Controreplica del presidente della Provincia all'assessore De Luca: "Autorizzazione rilasciata con mezzucci che offendono la cittadinanza"

Il Presidente della Provincia di Terni, Stefano Bandecchi, ha inviato oggi una lettera all’assessore regionale all’ambiente Thomas De Luca, intervenendo in maniera netta nel dibattito sull’impianto agrivoltaico previsto a Montecastrilli. Il documento, spedito anche alla Presidente della Regione Umbria per conoscenza, mira a chiarire con precisione il ruolo dell’ente provinciale nell’iter amministrativo relativo al progetto dopo che De Luca nell’ultimo comunicato della Regione aveva accusato Palazzo Bazzani di non aver mai presenziato alla conferenza dei servizi.

“La Provincia di Terni – scrive Bandecchi – sulla base del Piano Territoriale di Coordinamento Provinciale, non era nelle condizioni tecniche di impedire la realizzazione dell’intervento”. Il Presidente precisa inoltre che l’intera procedura di Autorizzazione Unica è di “stretta competenza della Regione” e che, pertanto, “senza mai esprimere un parere favorevole”, la Provincia si è limitata a trasmettere tutte le possibili indicazioni tecniche per mitigare l’impatto del progetto sul territorio.

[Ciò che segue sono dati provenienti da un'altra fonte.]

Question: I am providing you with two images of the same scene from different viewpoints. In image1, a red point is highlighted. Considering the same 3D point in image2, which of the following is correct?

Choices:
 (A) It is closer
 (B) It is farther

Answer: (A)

Bandecchi risponde anche alle dichiarazioni dell’assessore De Luca, che ha parlato di continuità tra la precedente e l’attuale amministrazione provinciale nel corso dell’iter autorizzativo.

“Il sottoscritto ha assunto l’incarico di Presidente della Provincia di Terni in data 31 marzo 2025 – puntualizza Bandecchi – quindi appare quanto meno singolare e avventuroso sostenere che siccome ‘le sedute si sono svolte sia quando a ricoprire il ruolo pro-tempore era l’ex Presidente (19/09/24 e 27/11/24), sia quando a svolgere la funzione di vicario era l’attuale Vice-Presidente (22/01/25 e 26/02/25)’, nella conferenza decisoria ci sarebbe stata piena continuità tra la precedente e l’attuale amministrazione”.


Nel testo, Bandecchi torna a esprimere forti riserve sull’impianto agrivoltaico, definendolo “un grave pregiudizio al patrimonio ambientale e paesaggistico umbro”  e chiede di nuovo la sospensione dell’autorizzazione “impropriamente ed avventatamente da Voi rilasciata, seguendo “mezzucci” che di politica non hanno niente ed offendono la tutela e la salvaguardia della cittadinanza tutta”

E nel finale immediatamente chiede la convocazione del tavolo Regione, Province e Comuni per ridare linearità e forza all’azione politica, bloccando lo scempio che sta per essere perpetrato in Umbria: Regione non contornata dal mare, con scarse spiagge, che basa il suo benessere sulla bellezza selvaggia della natura e sull’agricoltura. Quest’ultima infatti tiene alto e prestigioso il nome dell’Umbria attraverso le sue aziende agricole tutte”.